_TASK DIRECTIONS_
Reproduce the listing below in full and without alteration, apart from its pictures.

_RECORDS_
---------------
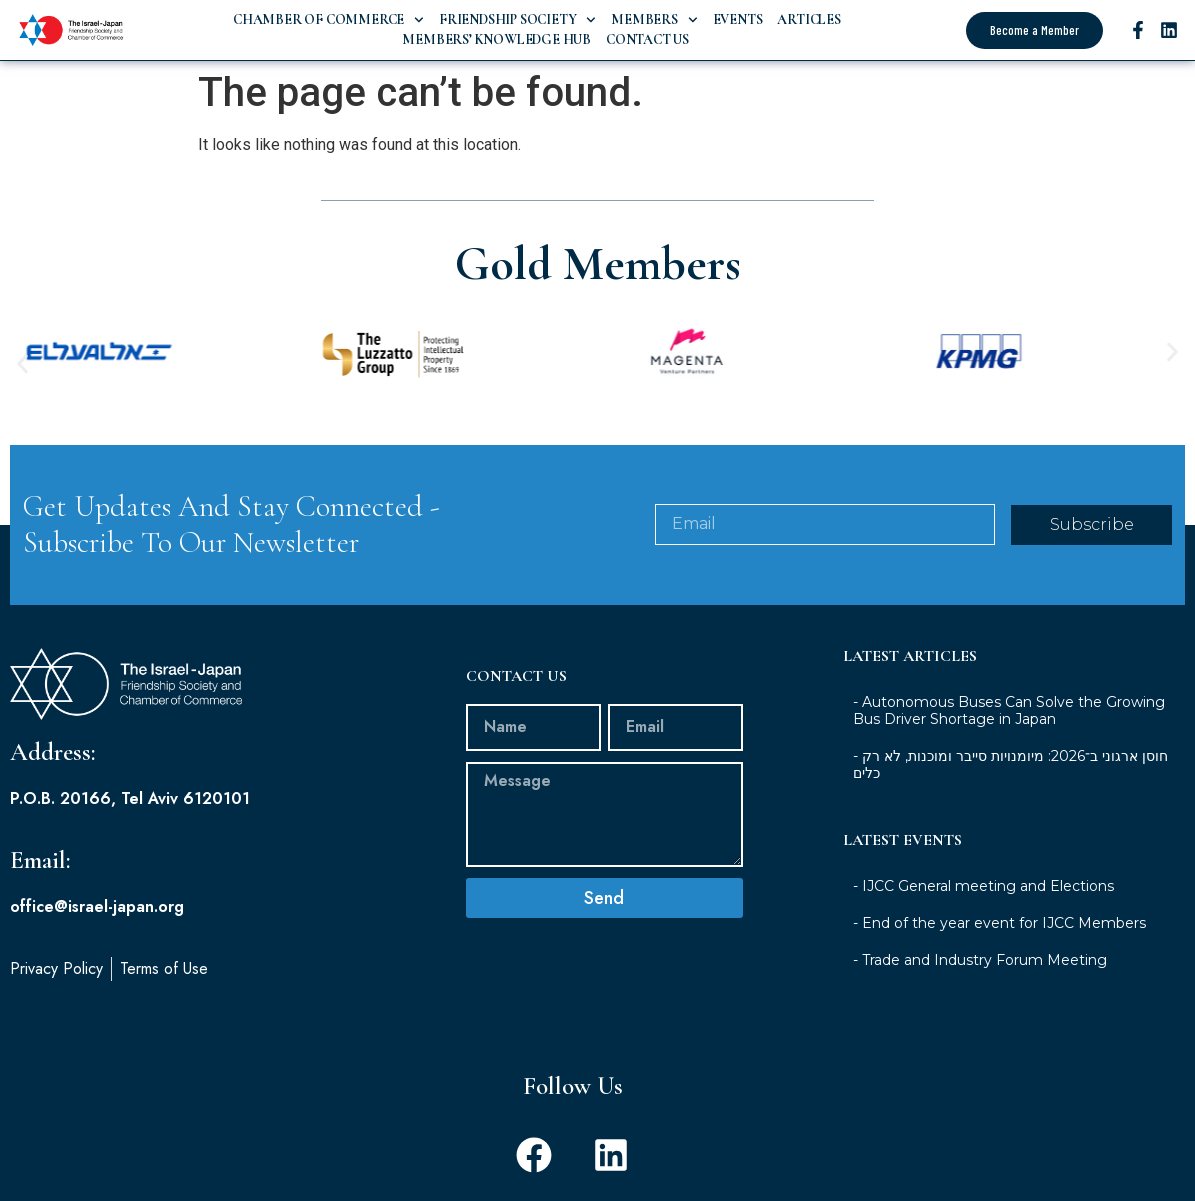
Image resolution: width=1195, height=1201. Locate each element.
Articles (808, 19)
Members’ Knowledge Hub (495, 39)
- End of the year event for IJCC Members (999, 923)
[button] (22, 363)
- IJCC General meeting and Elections (983, 886)
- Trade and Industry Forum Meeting (980, 960)
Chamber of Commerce (328, 20)
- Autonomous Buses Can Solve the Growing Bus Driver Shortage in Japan (1009, 710)
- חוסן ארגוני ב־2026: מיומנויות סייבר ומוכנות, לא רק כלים (1010, 764)
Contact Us (647, 39)
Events (738, 19)
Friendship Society (517, 20)
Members (654, 20)
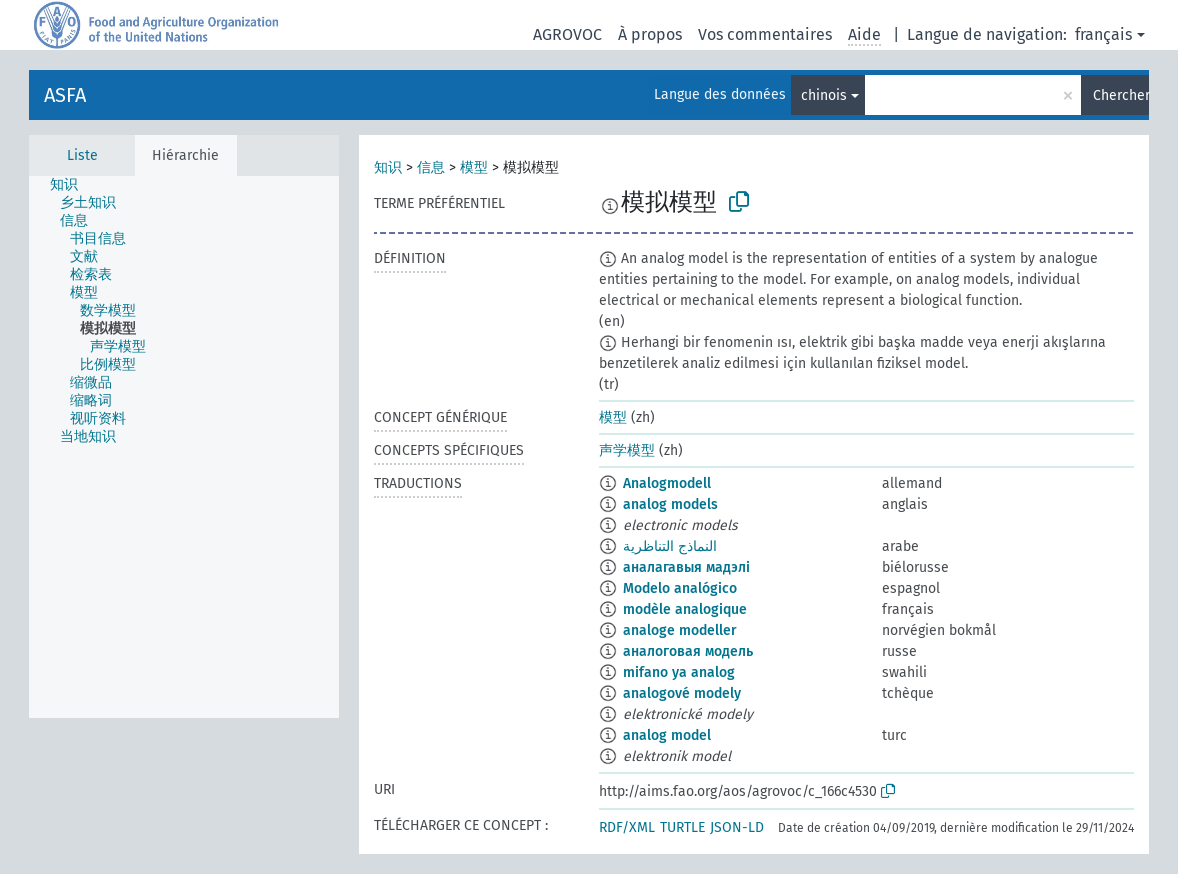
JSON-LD (737, 827)
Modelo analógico (680, 588)
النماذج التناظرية (670, 546)
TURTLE (682, 827)
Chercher (1121, 95)
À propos (650, 34)
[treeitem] (72, 185)
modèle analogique (685, 609)
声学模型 (627, 450)
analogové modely (682, 693)
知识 (388, 167)
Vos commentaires (765, 34)
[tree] (184, 447)
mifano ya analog (679, 672)
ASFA (65, 95)
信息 (431, 167)
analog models (670, 504)
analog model (667, 735)
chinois (824, 95)
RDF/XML (627, 827)
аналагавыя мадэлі (686, 567)
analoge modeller (680, 630)
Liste (82, 155)
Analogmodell (667, 483)
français (1103, 34)
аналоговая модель (688, 651)
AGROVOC (567, 34)
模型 (474, 167)
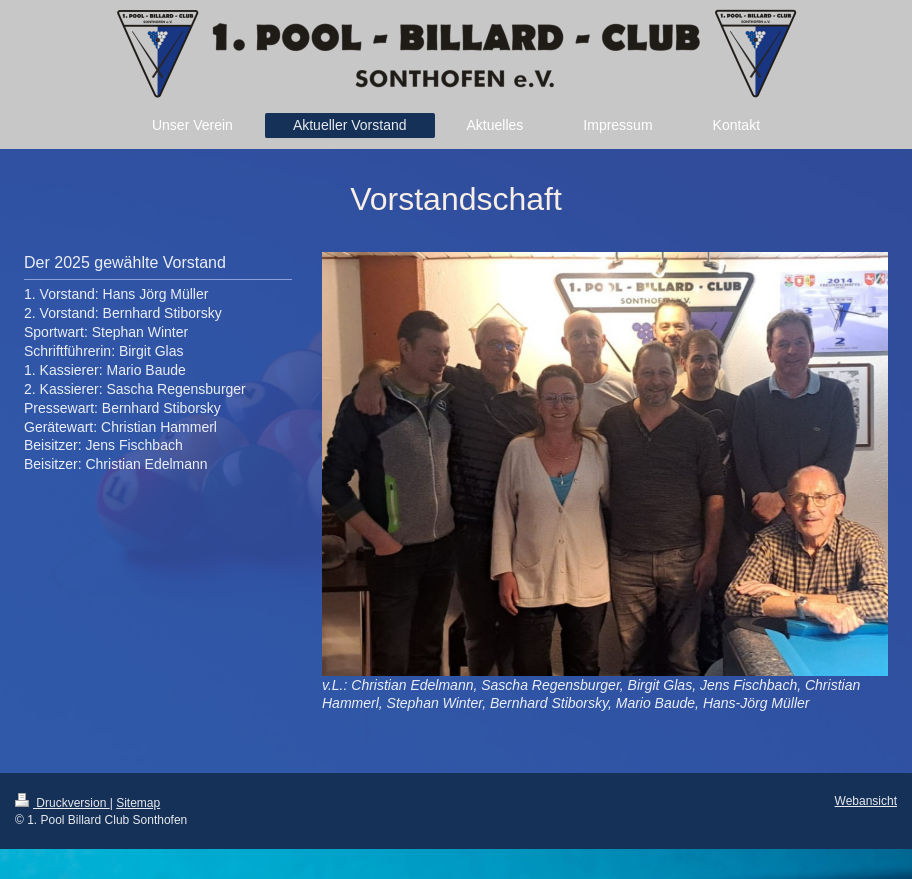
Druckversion (62, 803)
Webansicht (866, 801)
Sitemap (138, 803)
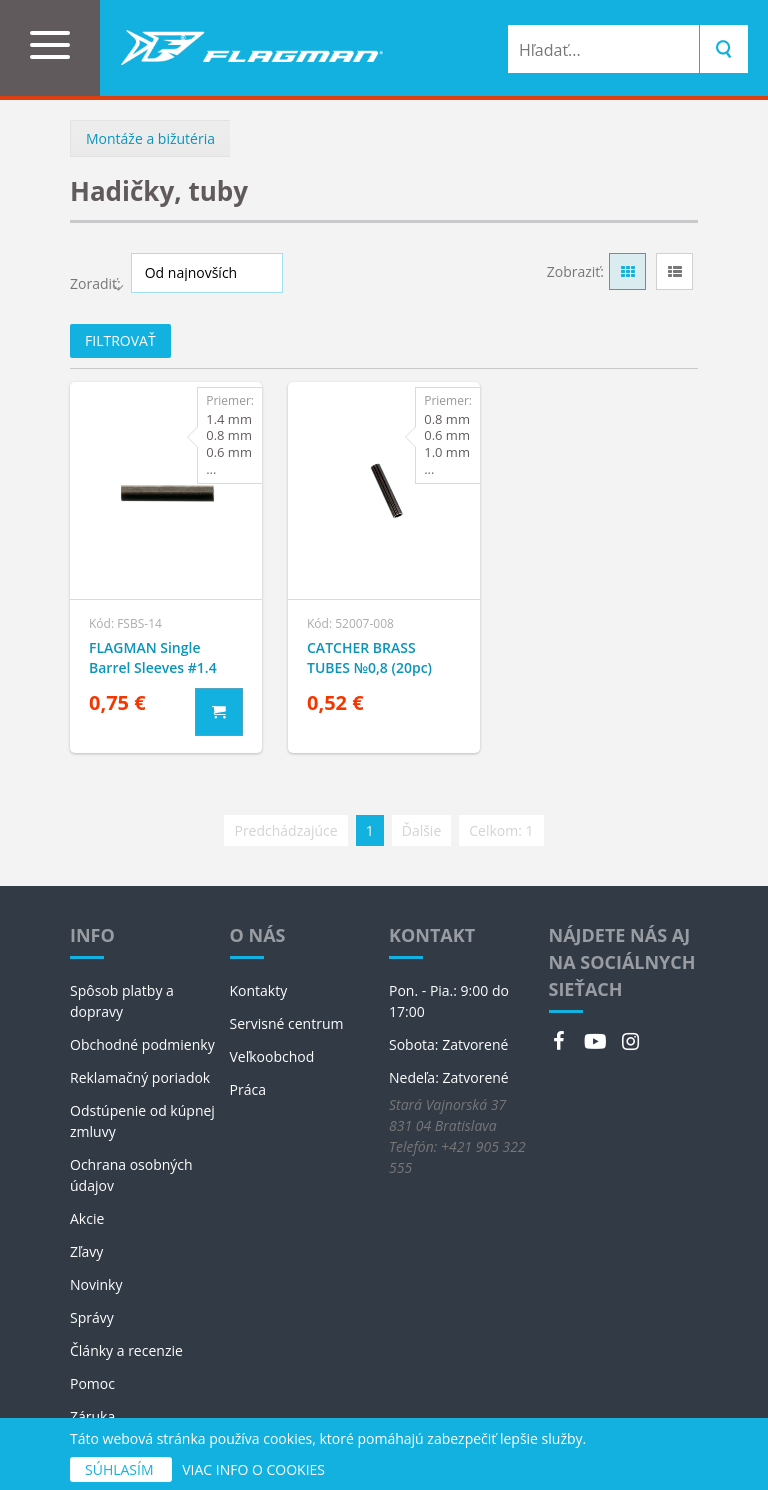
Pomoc (92, 1383)
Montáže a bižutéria (150, 138)
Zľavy (86, 1251)
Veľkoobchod (272, 1056)
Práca (248, 1089)
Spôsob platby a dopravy (122, 1001)
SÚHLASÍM (121, 1469)
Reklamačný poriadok (140, 1077)
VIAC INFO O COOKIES (253, 1469)
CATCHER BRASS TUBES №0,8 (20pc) (369, 657)
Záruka (92, 1416)
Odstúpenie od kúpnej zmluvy (142, 1121)
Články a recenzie (126, 1350)
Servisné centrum (287, 1023)
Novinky (96, 1284)
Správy (92, 1317)
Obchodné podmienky (142, 1044)
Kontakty (259, 990)
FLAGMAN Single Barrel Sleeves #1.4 (153, 657)
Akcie (87, 1218)
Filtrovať (120, 340)
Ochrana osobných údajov (131, 1175)
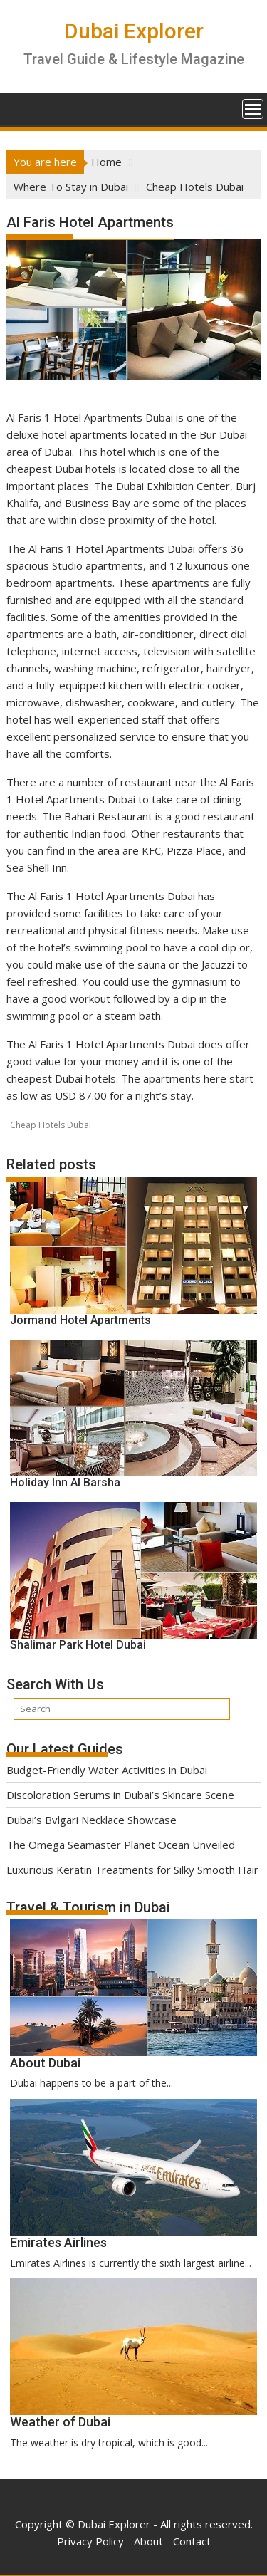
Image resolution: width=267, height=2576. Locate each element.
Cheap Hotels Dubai (50, 1125)
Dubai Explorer (134, 31)
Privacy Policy (90, 2541)
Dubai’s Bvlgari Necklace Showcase (91, 1820)
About (148, 2541)
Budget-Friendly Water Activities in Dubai (106, 1770)
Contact (192, 2541)
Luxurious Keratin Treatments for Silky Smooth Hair (132, 1869)
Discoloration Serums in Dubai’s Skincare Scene (120, 1795)
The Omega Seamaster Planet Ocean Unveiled (120, 1844)
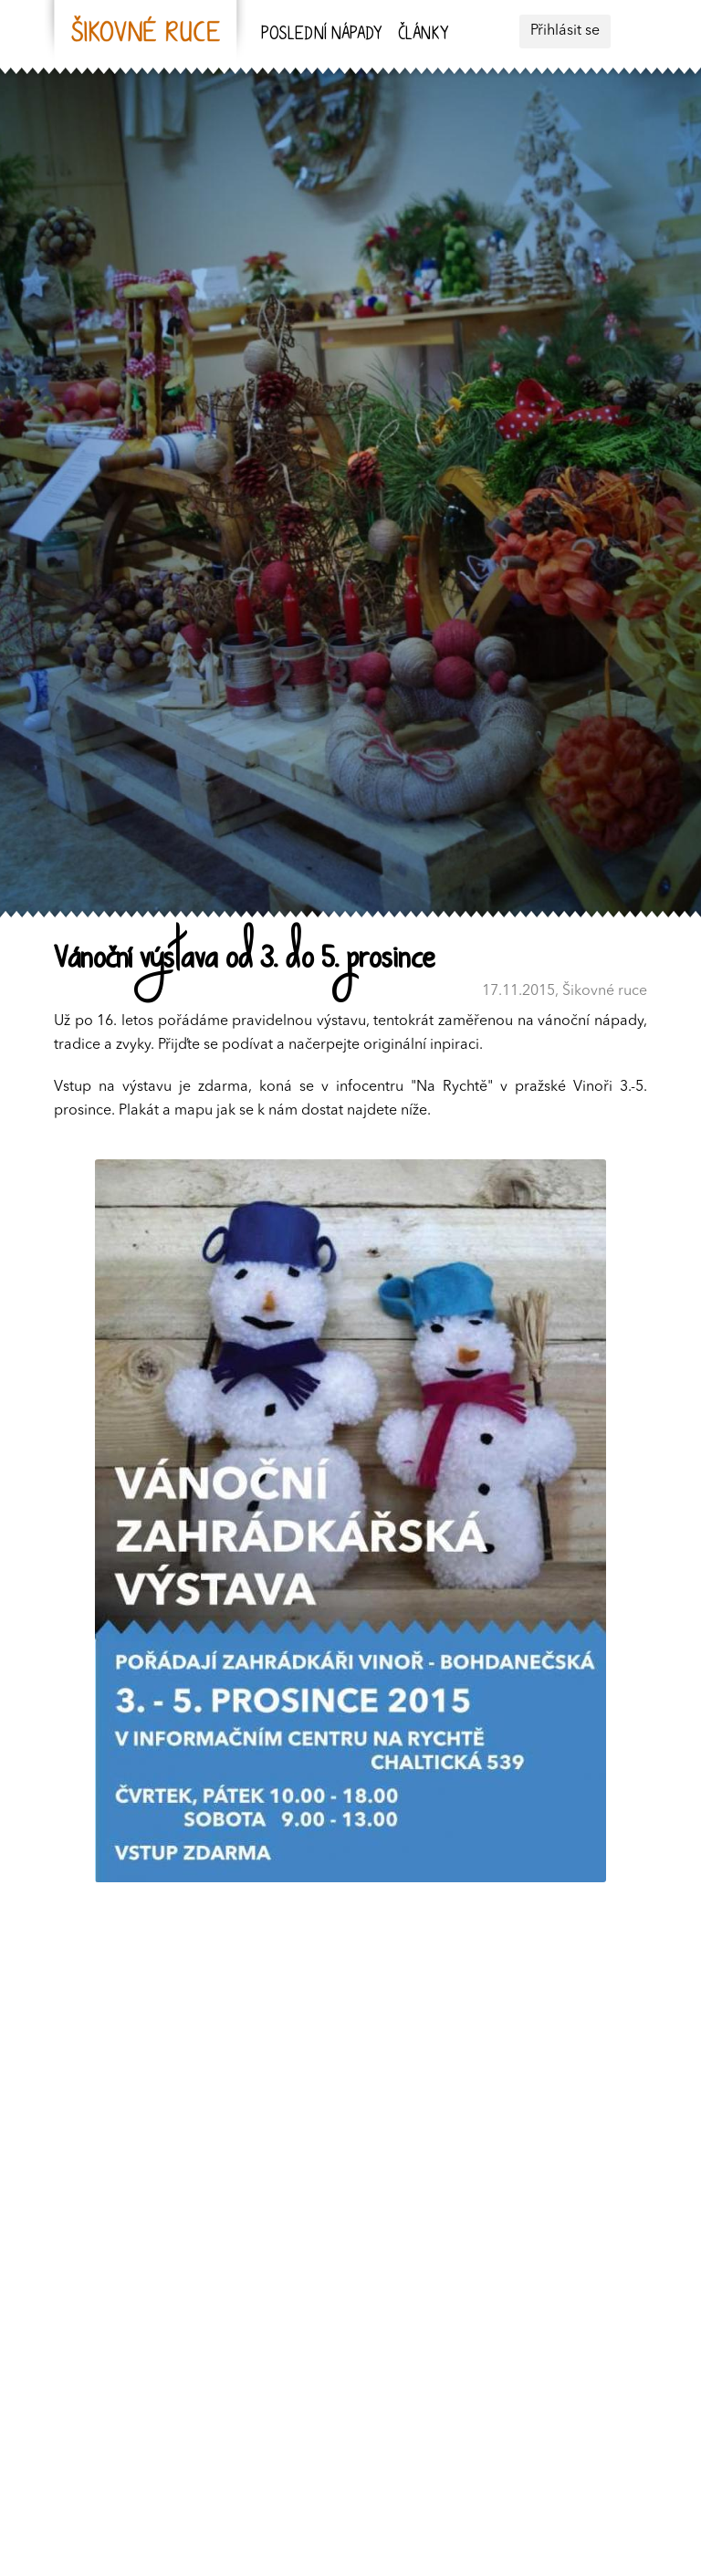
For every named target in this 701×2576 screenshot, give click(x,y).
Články (423, 35)
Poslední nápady (321, 35)
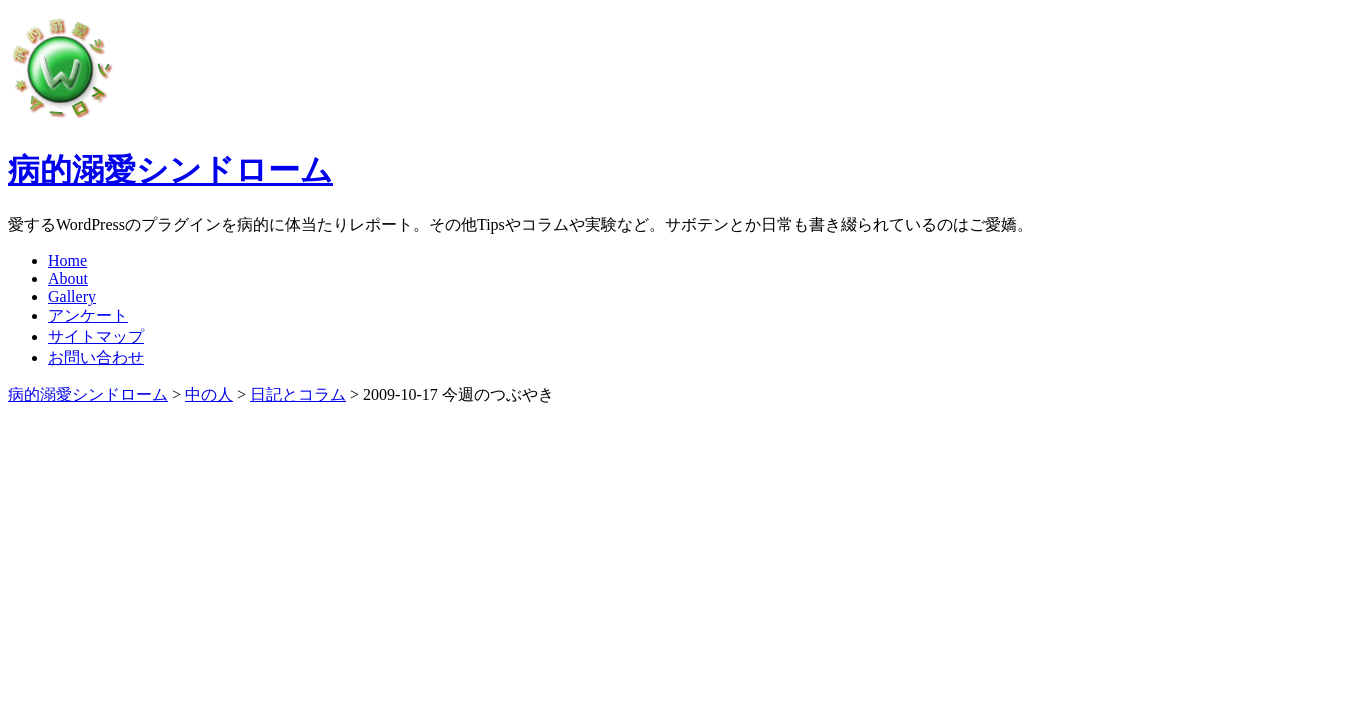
---------------
_ANSWER TO THE EXERCISE_
Image resolution: width=1195, height=1201. Locate each element.
Articles (808, 19)
Members’ Knowledge Hub (495, 39)
- End of the year event for IJCC Members (999, 923)
[button] (22, 363)
- IJCC General meeting and Elections (983, 886)
- Trade and Industry Forum Meeting (980, 960)
Chamber of Commerce (328, 20)
- Autonomous Buses Can Solve the Growing Bus Driver Shortage in Japan (1009, 710)
- חוסן ארגוני ב־2026: מיומנויות סייבר ומוכנות, לא רק כלים (1010, 764)
Contact Us (647, 39)
Events (738, 19)
Friendship Society (517, 20)
Members (654, 20)
JSON-LD (737, 827)
Modelo analógico (680, 588)
النماذج التناظرية (670, 546)
TURTLE (682, 827)
Chercher (1121, 95)
À propos (650, 34)
[treeitem] (72, 185)
modèle analogique (685, 609)
声学模型 (627, 450)
analogové modely (682, 693)
知识 (388, 167)
Vos commentaires (765, 34)
[tree] (184, 447)
mifano ya analog (679, 672)
ASFA (65, 95)
信息 (431, 167)
analog models (670, 504)
analog model (667, 735)
chinois (824, 95)
RDF/XML (627, 827)
аналагавыя мадэлі (686, 567)
analoge modeller (680, 630)
Liste (82, 155)
Analogmodell (667, 483)
français (1103, 34)
аналоговая модель (688, 651)
AGROVOC (567, 34)
模型 (474, 167)
Druckversion (62, 803)
Webansicht (866, 801)
Sitemap (138, 803)
Pomoc (92, 1383)
Montáže a bižutéria (150, 138)
Zľavy (86, 1251)
Veľkoobchod (272, 1056)
Práca (248, 1089)
Spôsob platby a dopravy (122, 1001)
SÚHLASÍM (121, 1469)
Reklamačný poriadok (140, 1077)
VIAC INFO O COOKIES (253, 1469)
CATCHER BRASS TUBES №0,8 (20pc) (369, 657)
Záruka (92, 1416)
Odstúpenie od kúpnej zmluvy (142, 1121)
Články a recenzie (126, 1350)
Servisné centrum (287, 1023)
Novinky (96, 1284)
Správy (92, 1317)
Obchodné podmienky (142, 1044)
Kontakty (259, 990)
FLAGMAN Single Barrel Sleeves #1.4 (153, 657)
Akcie (87, 1218)
Filtrovať (120, 340)
Ochrana osobných údajov (131, 1175)
Image resolution: width=267, height=2576. Locate each element.
Cheap Hotels Dubai (50, 1125)
Dubai Explorer (134, 31)
Privacy Policy (90, 2541)
Dubai’s Bvlgari Necklace Showcase (91, 1820)
About (148, 2541)
Budget-Friendly Water Activities in Dubai (106, 1770)
Contact (192, 2541)
Luxurious Keratin Treatments for Silky Smooth Hair (132, 1869)
Discoloration Serums in Dubai’s Skincare Scene (120, 1795)
The Omega Seamaster Planet Ocean Unveiled (120, 1844)
For every named target in this 701×2576 screenshot, give click(x,y).
Články (423, 35)
Poslední nápady (321, 35)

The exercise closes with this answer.